I am researching heat diffusion in an optical element irradiated by laser. This problem is described by the PDE which I wrote down in this question. I am using an implicit numerical scheme to model the heat distribution evolving in time.
After some time has passed the system comes to a stationary distribution (corresponding with thermal equilibrium). One of the most interesting features of the model is the nonuniqueness of stationary state: if we'll start from another initial distribution, then we may come to another stationary state.
So, one of the task I need to solve is to find the set of stationary states for a given set of parameters.
I am solving it with following algorithm: I run the simulation until the heat distribution stops changing (difference between current and past distribution is lesser than given epsilon). So, after one stationary distribution is found, I increase and decrease laser power to find the next stationary state. By varying initial distributions for given set of parameters I compute a set of stationary distributions.
But, there are two problems. First, to compute the needed set with given accuracy I need to use small steps in space and time, small value of epsilon used to find stationary states and many steps of laser power variating. This is very computationally intensive.

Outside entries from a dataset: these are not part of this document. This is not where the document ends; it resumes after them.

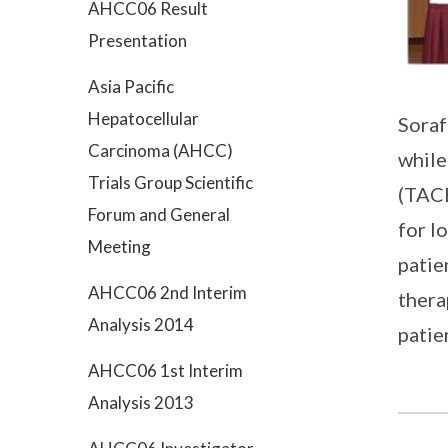
AHCC06 Result
Presentation
Asia Pacific
Hepatocellular
Soraf
Carcinoma (AHCC)
while
Trials Group Scientific
(TACE
Forum and General
for l
Meeting
patie
AHCC06 2nd Interim
thera
Analysis 2014
patie
AHCC06 1st Interim
Analysis 2013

The second problem is that it's easy to miss a distribution or count one as two, and I am not sure if there are other distributions which my algorithm cannot found.
So, what algorithms should I consider to use instead of just using implicit scheme and waiting until equilibrium is estabilished? There are two significant cases:
there is one possible stationary state, and the task is just to find it with given accuracy and minimal amount of computation
there is a set of possible stationary distributions and the task is to find them all.